Thanks @Robert_Crovella

quick question on legacy default CUDA stream behavior: does it block other copy operations from other (non blocking) CUDA streams? I played around with it locally, it seems for normal kernel launch/execution, the legacy default CUDA stream wouldn’t block other non blocking CUDA streams but copy operations seem to still block each other.

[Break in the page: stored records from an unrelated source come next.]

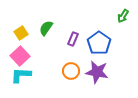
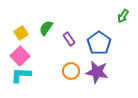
purple rectangle: moved 4 px left; rotated 56 degrees counterclockwise
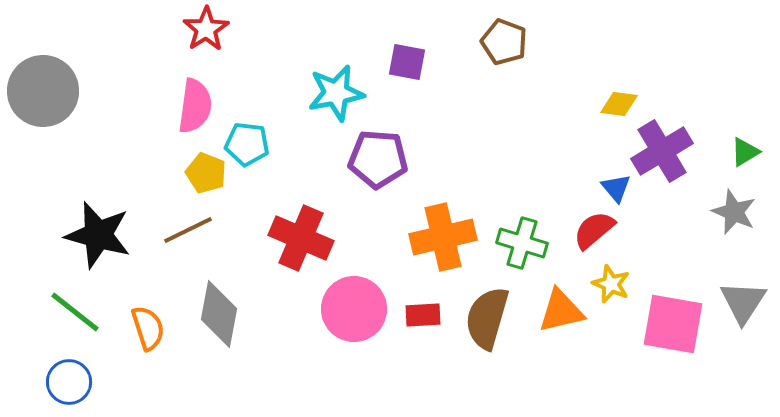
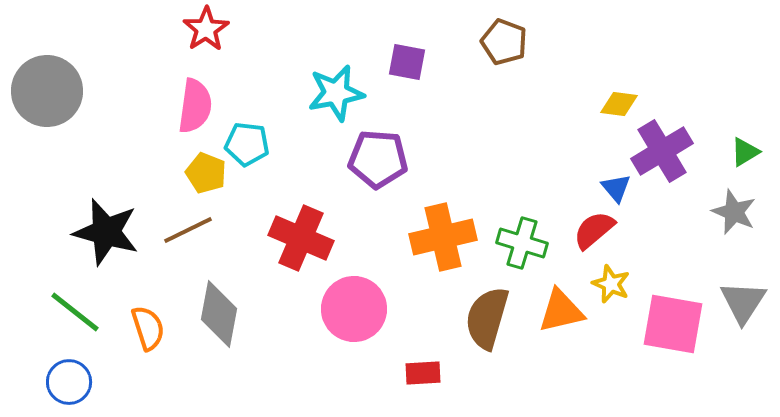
gray circle: moved 4 px right
black star: moved 8 px right, 3 px up
red rectangle: moved 58 px down
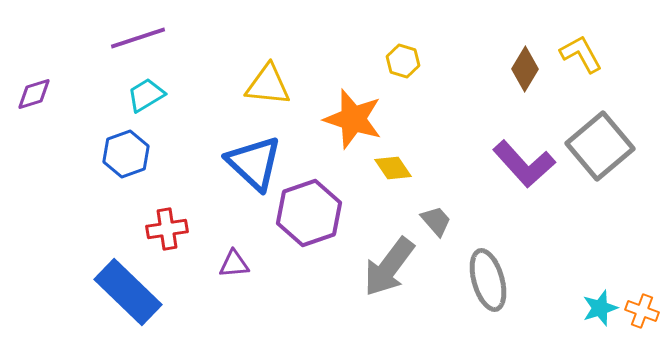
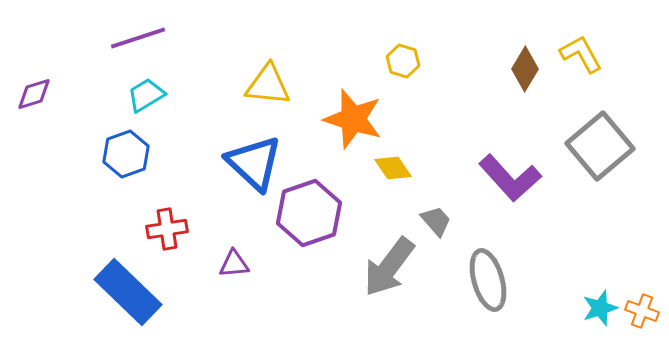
purple L-shape: moved 14 px left, 14 px down
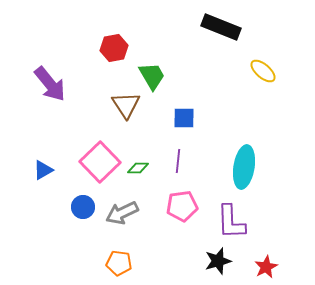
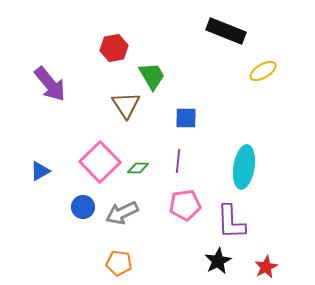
black rectangle: moved 5 px right, 4 px down
yellow ellipse: rotated 72 degrees counterclockwise
blue square: moved 2 px right
blue triangle: moved 3 px left, 1 px down
pink pentagon: moved 3 px right, 1 px up
black star: rotated 12 degrees counterclockwise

generally, CUDA created streams don’t block activity in other created streams. This is true whether we are talking about kernels or copy ops.

My general advice when I am teaching CUDA programming is, once we’ve learned sufficient concurrency topics, to use only created streams to structure your work.

I actually have difficulty just parsing your question, but with respect to the legacy default stream, and leaving the cudaStreamNonBlocking flag out of the picture, any CUDA fundamental teaching material I am familiar with, teaches that a work item (kernel, copy op) issued into the legacy default stream is synchronizing with respect to other device activity. It does not matter what category or characteristics that other device activity has. Synchronizing means:

  • all operations of any type, issued to that device prior to the work item issued to the legacy default stream, must complete prior to the start of execution of the work item issued to the legacy default stream
  • all operations of any type, issued to that device after the issuance of the work item in question that was issued into the legacy default stream, must wait until the legacy default stream item completes, before they can begin.

Another, perhaps simpler way of saying this is that a work item issued into the legacy default stream cannot overlap with any other work item issued to that device.

Once we add the cudaStreamNonBlockingFlag into the picture, the documentation seems pretty clear - the aforementioned synchronization is gone. I haven’t studied any test cases carefully to see if I found discrepancies, but I’ve not noticed discrepancies in the past that I can remember, but there may be specialized corner cases when the copy op in question is very small, say 64KB or less. I think we are getting in the weeds here.

I personally would not start out on any such exploration in a pytorch environment, because I don’t have it memorized how every pytorch API converts into a sequence of CUDA API calls, so that I can infer expected behavior. I could perhaps use a profiler to determine the sequence in such a case, but for me personally, that’s a relatively inconvenient way to proceed. But if you wanted to offer up a CUDA C++ runtime or driver API call sequence (what I consider this forum to be focused on, less so every other implementation of CUDA wrapped in another language) that behaved strangely, I’m sure folks here would be interested.